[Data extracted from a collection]
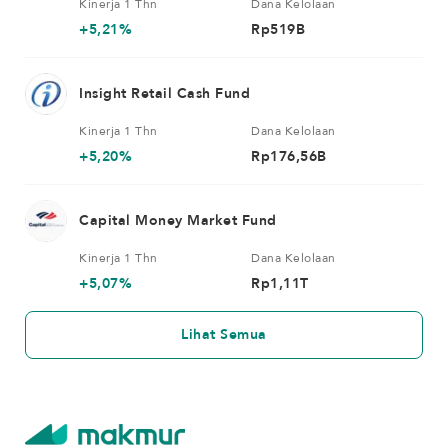
Kinerja 1 Thn
Dana Kelolaan
+5,21%
Rp519B
Insight Retail Cash Fund
Kinerja 1 Thn
Dana Kelolaan
+5,20%
Rp176,56B
Capital Money Market Fund
Kinerja 1 Thn
Dana Kelolaan
+5,07%
Rp1,11T
Lihat Semua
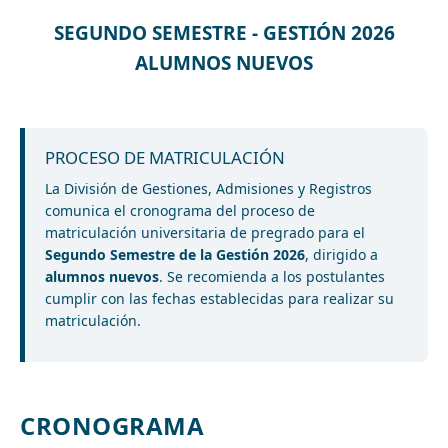
SEGUNDO SEMESTRE - GESTIÓN 2026
ALUMNOS NUEVOS
PROCESO DE MATRICULACIÓN
La División de Gestiones, Admisiones y Registros
comunica el cronograma del proceso de
matriculación universitaria de pregrado para el
Segundo Semestre de la Gestión 2026
, dirigido a
alumnos nuevos
. Se recomienda a los postulantes
cumplir con las fechas establecidas para realizar su
matriculación.
CRONOGRAMA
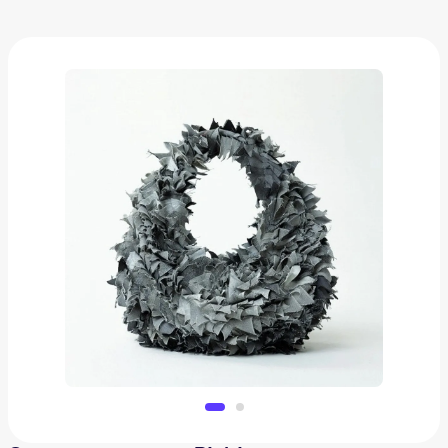
Сумка джинсовая Rishi
14 400 ₽
Добавить в вишлист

- [Your assignment]: When you copy the records above, keep every word exact but leave out the pictures.

- [Answer to this problem]:
Kinerja 1 Thn
Dana Kelolaan
+5,21%
Rp519B
Insight Retail Cash Fund
Kinerja 1 Thn
Dana Kelolaan
+5,20%
Rp176,56B
Capital Money Market Fund
Kinerja 1 Thn
Dana Kelolaan
+5,07%
Rp1,11T
Lihat Semua
SEGUNDO SEMESTRE - GESTIÓN 2026
ALUMNOS NUEVOS
PROCESO DE MATRICULACIÓN
La División de Gestiones, Admisiones y Registros
comunica el cronograma del proceso de
matriculación universitaria de pregrado para el
Segundo Semestre de la Gestión 2026
, dirigido a
alumnos nuevos
. Se recomienda a los postulantes
cumplir con las fechas establecidas para realizar su
matriculación.
CRONOGRAMA
Сумка джинсовая Rishi
14 400 ₽
Добавить в вишлист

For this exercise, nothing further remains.